PS Initiatives in flight represents high level initiatives that are actively being worked on, with highest priority towards the top.
Refined represents prioritized tasks ready to be worked, with the highest priority towards the top.
Up Next represents prioritized tasks that will be included into the upcoming sprint(s) with the highest priority towards the top.
Committed represents tasks we’ve committed to complete during the current sprint in the most recent sprint planning meeting. Each item should have at least one owner.
In Progress represents actively worked tasks.
In Review/Blocked represents tasks that need to be review before being marked as done or that cannot be completed without additional actions/support.
Done represents completed tasks to be celebrated and archived in the next sprint planning meeting.

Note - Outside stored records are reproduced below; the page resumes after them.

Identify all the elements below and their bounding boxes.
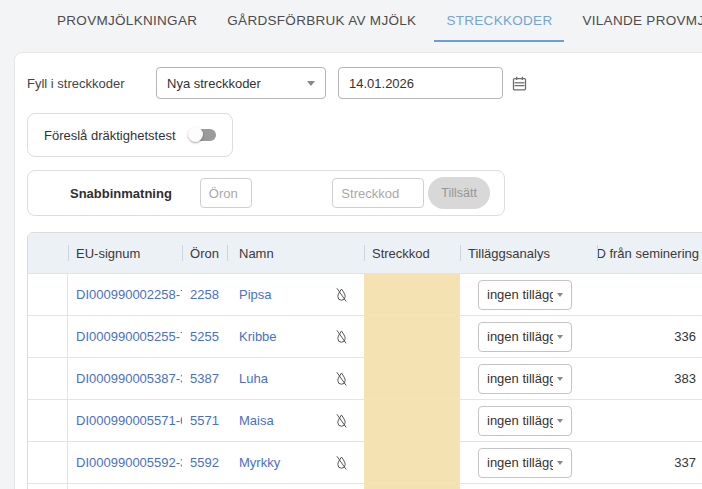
eu-signum-link[interactable]: DI000990005387-3 xyxy=(76,371,182,386)
chevron-down-icon xyxy=(307,81,315,86)
tillaggsanalys-value: ingen tilläggs... xyxy=(487,287,553,302)
name-link[interactable]: Luha xyxy=(239,371,268,386)
ear-number-link[interactable]: 5571 xyxy=(190,413,219,428)
streckkod-cell[interactable] xyxy=(364,316,460,357)
calendar-icon xyxy=(511,75,528,92)
table-row: DI000990005571-6 5571 Maisa ingen tilläg… xyxy=(28,399,702,441)
milk-drop-slash-icon xyxy=(333,285,350,305)
ear-number-link[interactable]: 5255 xyxy=(190,329,219,344)
quick-entry-box: Snabbinmatning Tillsätt xyxy=(27,170,505,216)
milk-drop-slash-icon xyxy=(333,369,350,389)
table-row: DI000990005387-3 5387 Luha ingen tillägg… xyxy=(28,357,702,399)
row-spacer-cell xyxy=(28,400,68,441)
milk-drop-slash-icon xyxy=(333,411,350,431)
d-fran-seminering-value: 383 xyxy=(597,358,702,399)
date-input[interactable] xyxy=(338,67,503,99)
quick-entry-label: Snabbinmatning xyxy=(70,186,172,201)
tillaggsanalys-value: ingen tilläggs... xyxy=(487,329,553,344)
row-spacer-cell xyxy=(28,316,68,357)
streckkod-cell[interactable] xyxy=(364,274,460,315)
table-row: DI000990002258-7 2258 Pipsa ingen tilläg… xyxy=(28,273,702,315)
eu-signum-link[interactable]: DI000990005571-6 xyxy=(76,413,182,428)
tab-streckkoder[interactable]: STRECKKODER xyxy=(434,0,564,42)
column-header-tillaggsanalys: Tilläggsanalys xyxy=(460,233,597,273)
tab-bar: PROVMJÖLKNINGAR GÅRDSFÖRBRUK AV MJÖLK ST… xyxy=(0,0,702,42)
pregnancy-test-toggle-label: Föreslå dräktighetstest xyxy=(44,128,176,143)
chevron-down-icon xyxy=(557,377,563,381)
chevron-down-icon xyxy=(557,461,563,465)
row-spacer-cell xyxy=(28,274,68,315)
d-fran-seminering-value xyxy=(597,274,702,315)
table-body: DI000990002258-7 2258 Pipsa ingen tilläg… xyxy=(28,273,702,489)
milk-drop-slash-icon xyxy=(333,327,350,347)
table-row xyxy=(28,483,702,489)
row-spacer-cell xyxy=(28,484,68,489)
streckkod-cell[interactable] xyxy=(364,442,460,483)
barcode-input[interactable] xyxy=(332,178,424,208)
calendar-button[interactable] xyxy=(511,75,528,92)
tillaggsanalys-value: ingen tilläggs... xyxy=(487,413,553,428)
ear-number-link[interactable]: 5592 xyxy=(190,455,219,470)
pregnancy-test-toggle[interactable] xyxy=(188,128,216,142)
toggle-knob xyxy=(188,127,203,142)
table-row: DI000990005592-3 5592 Myrkky ingen tillä… xyxy=(28,441,702,483)
name-link[interactable]: Pipsa xyxy=(239,287,272,302)
streckkod-cell[interactable] xyxy=(364,484,460,489)
tillaggsanalys-value: ingen tilläggs... xyxy=(487,455,553,470)
column-header-streckkod: Streckkod xyxy=(364,233,460,273)
chevron-down-icon xyxy=(557,335,563,339)
tillaggsanalys-select[interactable]: ingen tilläggs... xyxy=(478,280,572,310)
fill-barcode-label: Fyll i streckkoder xyxy=(27,76,156,91)
column-header-oron: Öron xyxy=(182,233,227,273)
column-header-empty xyxy=(28,233,68,273)
pregnancy-test-toggle-box: Föreslå dräktighetstest xyxy=(27,113,233,157)
fill-barcode-form: Fyll i streckkoder Nya streckkoder xyxy=(27,67,702,99)
column-header-d-fran-seminering: D från seminering xyxy=(597,233,702,273)
eu-signum-link[interactable]: DI000990005255-7 xyxy=(76,329,182,344)
d-fran-seminering-value: 337 xyxy=(597,442,702,483)
streckkoder-panel: Fyll i streckkoder Nya streckkoder Föres… xyxy=(14,52,702,489)
ear-number-link[interactable]: 2258 xyxy=(190,287,219,302)
ear-number-input[interactable] xyxy=(200,178,252,208)
milk-drop-slash-icon xyxy=(333,453,350,473)
tillaggsanalys-select[interactable]: ingen tilläggs... xyxy=(478,406,572,436)
chevron-down-icon xyxy=(557,293,563,297)
d-fran-seminering-value xyxy=(597,400,702,441)
table-header-row: EU-signum Öron Namn Streckkod Tilläggsan… xyxy=(28,233,702,273)
barcode-table: EU-signum Öron Namn Streckkod Tilläggsan… xyxy=(27,232,702,489)
table-row: DI000990005255-7 5255 Kribbe ingen tillä… xyxy=(28,315,702,357)
row-spacer-cell xyxy=(28,358,68,399)
column-header-namn: Namn xyxy=(227,233,364,273)
tillaggsanalys-select[interactable]: ingen tilläggs... xyxy=(478,322,572,352)
add-button[interactable]: Tillsätt xyxy=(428,177,490,209)
barcode-mode-select[interactable]: Nya streckkoder xyxy=(156,67,326,99)
tillaggsanalys-select[interactable]: ingen tilläggs... xyxy=(478,448,572,478)
d-fran-seminering-value: 336 xyxy=(597,316,702,357)
row-spacer-cell xyxy=(28,442,68,483)
tillaggsanalys-select[interactable]: ingen tilläggs... xyxy=(478,364,572,394)
streckkod-cell[interactable] xyxy=(364,358,460,399)
streckkod-cell[interactable] xyxy=(364,400,460,441)
tab-provmjolkningar[interactable]: PROVMJÖLKNINGAR xyxy=(45,0,209,42)
eu-signum-link[interactable]: DI000990005592-3 xyxy=(76,455,182,470)
barcode-mode-value: Nya streckkoder xyxy=(167,76,261,91)
tab-vilande-provmjolkningar[interactable]: VILANDE PROVMJÖLKN xyxy=(570,0,702,42)
chevron-down-icon xyxy=(557,419,563,423)
name-link[interactable]: Maisa xyxy=(239,413,274,428)
column-header-eu-signum: EU-signum xyxy=(68,233,182,273)
name-link[interactable]: Myrkky xyxy=(239,455,280,470)
ear-number-link[interactable]: 5387 xyxy=(190,371,219,386)
tab-gardsforbruk-av-mjolk[interactable]: GÅRDSFÖRBRUK AV MJÖLK xyxy=(215,0,428,42)
eu-signum-link[interactable]: DI000990002258-7 xyxy=(76,287,182,302)
d-fran-seminering-value xyxy=(597,484,702,489)
name-link[interactable]: Kribbe xyxy=(239,329,277,344)
tillaggsanalys-value: ingen tilläggs... xyxy=(487,371,553,386)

Deliverables and work issues#
Deliverables represent incremental amounts of value we can deliver to a particular stakeholder. They are encoded as GitHub Issues and updated over time as we learn more about the particular deliverable. Most issues in our repositories are deliverables, in varying states of readiness.
Note
We use the word “deliverable” loosely here - some issues may be more like tasks rather than an end-product. The important thing is that they have high-quality information and structure, clearly denote value, and are actionable.

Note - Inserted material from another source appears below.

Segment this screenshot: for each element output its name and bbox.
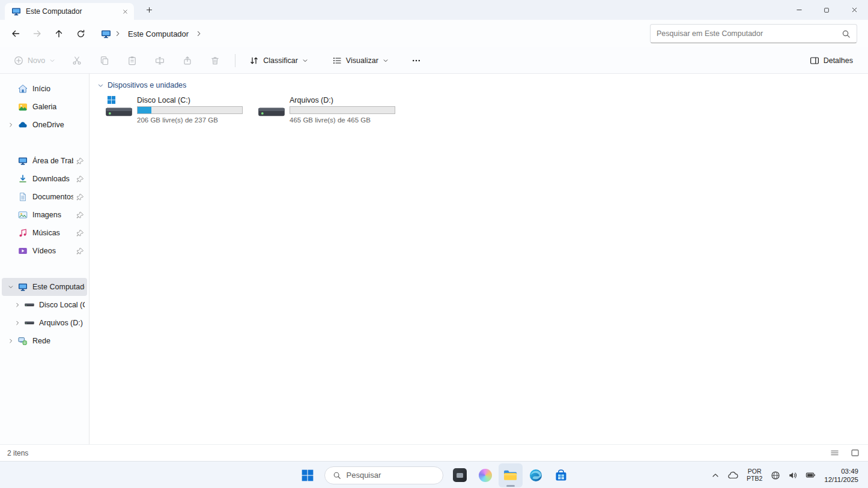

How are deliverables structured?#
There are a few special sections of a deliverable issue. Not all of them are strictly required, but are particularly useful for more complex or long-lasting deliverables.

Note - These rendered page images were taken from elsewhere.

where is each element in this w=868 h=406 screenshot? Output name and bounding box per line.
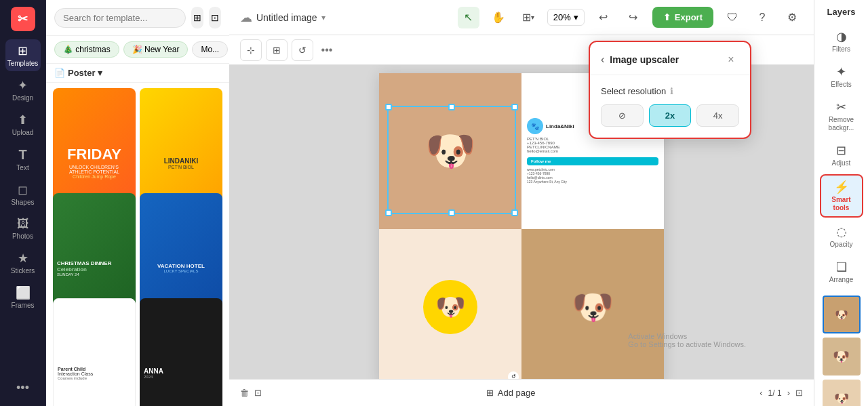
upscaler-close-button[interactable]: × <box>723 52 739 68</box>
export-button[interactable]: ⬆ Export <box>652 7 713 28</box>
zoom-value: 20% <box>553 12 571 22</box>
fit-page-button[interactable]: ⊡ <box>795 388 803 398</box>
resolution-none-option[interactable]: ⊘ <box>601 104 644 127</box>
zoom-control[interactable]: 20% ▾ <box>547 9 585 26</box>
arrange-tool[interactable]: ❑ Arrange <box>820 256 863 288</box>
upscaler-back-button[interactable]: ‹ <box>601 54 604 66</box>
frames-icon: ⬜ <box>16 285 31 300</box>
sidebar-item-label-design: Design <box>12 94 33 102</box>
template-card[interactable]: Parent Child Interaction Class Courses i… <box>53 298 136 406</box>
sidebar-item-design[interactable]: ✦ Design <box>5 74 41 106</box>
smart-tools-icon: ⚡ <box>834 180 849 195</box>
layer-item-2[interactable]: 🐶 <box>823 338 861 375</box>
adjust-label: Adjust <box>832 159 851 167</box>
settings-button[interactable]: ⚙ <box>781 7 803 28</box>
resolution-label: Select resolution ℹ <box>601 86 739 96</box>
design-icon: ✦ <box>18 78 28 93</box>
shield-button[interactable]: 🛡 <box>722 7 743 28</box>
help-button[interactable]: ? <box>751 7 773 28</box>
tag-more[interactable]: Mo... <box>192 41 228 58</box>
sidebar-item-text[interactable]: T Text <box>5 143 41 176</box>
arrange-icon: ❑ <box>836 260 847 275</box>
remove-bg-icon: ✂ <box>836 100 846 115</box>
template-card[interactable]: ANNA 2024 <box>140 298 222 406</box>
resolution-4x-option[interactable]: 4x <box>696 104 739 127</box>
sidebar-item-shapes[interactable]: ◻ Shapes <box>5 178 41 210</box>
more-tools-button[interactable]: ••• <box>317 41 336 60</box>
select-tool[interactable]: ⊹ <box>240 39 262 61</box>
topbar-title-section: ☁ Untitled image ▾ <box>240 10 326 25</box>
more-options-button[interactable]: ⊡ <box>254 388 262 398</box>
next-page-button[interactable]: › <box>787 388 790 398</box>
canvas-pug-top-left: 🐶 <box>379 73 521 229</box>
hand-tool-button[interactable]: ✋ <box>488 7 509 28</box>
shield-icon: 🛡 <box>727 12 738 24</box>
undo-button[interactable]: ↩ <box>593 7 614 28</box>
layers-section: 🐶 🐶 🐶 <box>814 293 868 406</box>
chevron-down-icon: ▾ <box>98 68 102 78</box>
sidebar-item-photos[interactable]: 🖼 Photos <box>5 213 41 244</box>
rotate-tool[interactable]: ↺ <box>292 39 313 61</box>
main-area: ☁ Untitled image ▾ ↖ ✋ ⊞ ▾ 20% ▾ ↩ ↪ ⬆ E… <box>229 0 814 406</box>
upscaler-body: Select resolution ℹ ⊘ 2x 4x <box>590 75 750 138</box>
rotate-icon: ↺ <box>298 45 307 56</box>
no-resolution-icon: ⊘ <box>618 110 626 121</box>
sidebar-item-frames[interactable]: ⬜ Frames <box>5 281 41 313</box>
sidebar-item-label-templates: Templates <box>7 60 39 67</box>
layer-item-1[interactable]: 🐶 <box>823 296 861 333</box>
smart-tools-tool[interactable]: ⚡ Smart tools <box>820 174 863 218</box>
filter-icon: ⊞ <box>193 12 201 23</box>
search-bar: ⊞ ⊡ <box>46 0 229 36</box>
fit-icon: ⊡ <box>795 388 803 398</box>
cloud-icon: ☁ <box>240 10 252 25</box>
effects-tool[interactable]: ✦ Effects <box>820 60 863 93</box>
upscaler-modal: ‹ Image upscaler × Select resolution ℹ ⊘… <box>589 41 751 139</box>
grid-button[interactable]: ⊡ <box>209 7 221 28</box>
add-page-icon: ⊞ <box>486 388 494 398</box>
add-page-button[interactable]: ⊞ Add page <box>486 388 536 398</box>
frame-chevron-icon: ▾ <box>531 14 534 21</box>
upscaler-title: ‹ Image upscaler <box>601 54 679 66</box>
cursor-icon: ↖ <box>464 11 473 24</box>
settings-icon: ⚙ <box>787 11 797 24</box>
tag-christmas[interactable]: 🎄 christmas <box>54 41 119 58</box>
resolution-2x-option[interactable]: 2x <box>649 104 692 127</box>
layers-header: Layers <box>814 7 868 17</box>
crop-tool[interactable]: ⊞ <box>266 39 288 61</box>
app-logo: ✂ <box>11 7 35 31</box>
cursor-tool-button[interactable]: ↖ <box>458 7 479 28</box>
stickers-icon: ★ <box>18 251 28 266</box>
prev-page-button[interactable]: ‹ <box>760 388 762 398</box>
sidebar-item-more[interactable]: ••• <box>5 377 41 399</box>
filters-icon: ◑ <box>836 29 847 44</box>
sidebar-item-stickers[interactable]: ★ Stickers <box>5 247 41 279</box>
search-input[interactable] <box>54 8 186 28</box>
tag-newyear[interactable]: 🎉 New Year <box>123 41 189 58</box>
templates-panel: ⊞ ⊡ 🎄 christmas 🎉 New Year Mo... 📄 Poste… <box>46 0 229 406</box>
filter-button[interactable]: ⊞ <box>191 7 203 28</box>
select-icon: ⊹ <box>247 45 255 56</box>
templates-grid: FRIDAY UNLOCK CHILDREN'SATHLETIC POTENTI… <box>46 83 229 406</box>
remove-bg-tool[interactable]: ✂ Remove backgr... <box>820 96 863 136</box>
trash-icon: 🗑 <box>240 388 249 398</box>
photos-icon: 🖼 <box>17 217 29 231</box>
undo-icon: ↩ <box>599 11 608 24</box>
redo-icon: ↪ <box>629 11 637 24</box>
opacity-tool[interactable]: ◌ Opacity <box>820 220 863 253</box>
delete-page-button[interactable]: 🗑 <box>240 388 249 398</box>
adjust-tool[interactable]: ⊟ Adjust <box>820 139 863 171</box>
layer-1-preview: 🐶 <box>835 308 848 321</box>
sidebar-item-label-shapes: Shapes <box>12 199 35 206</box>
sidebar-item-upload[interactable]: ⬆ Upload <box>5 108 41 140</box>
layer-item-3[interactable]: 🐶 <box>823 380 861 406</box>
redo-button[interactable]: ↪ <box>623 7 644 28</box>
frame-tool-button[interactable]: ⊞ ▾ <box>517 7 539 28</box>
text-icon: T <box>18 147 26 163</box>
category-label[interactable]: 📄 Poster ▾ <box>54 68 102 78</box>
sidebar-item-templates[interactable]: ⊞ Templates <box>5 39 41 71</box>
frame-icon: ⊞ <box>522 11 531 24</box>
newyear-icon: 🎉 <box>132 45 144 54</box>
filters-tool[interactable]: ◑ Filters <box>820 25 863 58</box>
crop-icon: ⊞ <box>273 45 281 56</box>
document-title: Untitled image <box>256 12 317 23</box>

See this Github Issue template for an example of a deliverable’s structure. Below are some major sections that are common:
- Context
The top comment of a deliverable has meta information associated with that deliverable. This includes background information, user stories, task lists, etc. The top comment should be frequently updated by anybody on the team with relevant information to add. Do not hesitate to update somebody’s top comment with new information, even if you didn’t open the issue (though you’re encouraged to leave a comment noting what has changed!).
- What we need to do
What is the intended aim of the deliverable? This should be in the form of user stories or a thorough description that explicitly define the stakeholders that care about a deliverable, and why.
- Definition of Done
Use task lists encode discrete steps to take in order to complete a deliverable. All deliverables should have either a set of concrete steps to take to meet the deliverable, or at least one task with the acceptance criteria for when the deliverable will be complete. Task lists should be in the top comment of the deliverable, and are encoded as markdown tasks lists (e.g. with
- [ ]). Task lists should be updated over time as we learn the steps needed to close the deliverable. For more complex deliverables, these tasks may be what goes onto the Sprint Board, rather than the deliverable itself.We use a Standard Definition of Done to guide the creation of any issue’s DoD, suggesting a selection of the following steps to delivery:
- [ ] The feature/service is technically complete - [ ] The feature/service been tested with one or more users (if applicable) - [ ] The feature/service been deployed to a production cluster - [ ] The feature/service has been shown to be replicably deployable - [ ] The feature/service is well documented, and the documentation is accessible for the target user base - [ ] The feature/service has been added to our product menu (if applicable). - [ ] Lessons learned have been documented - [ ] The feature's availability has been communicated to Sales - [ ] The feature has been communicated to our communities
The #product-and-services Slack channel#
The #product-and-services Slack channel is a place for the P&S team to coordinate, plan, and discuss their work.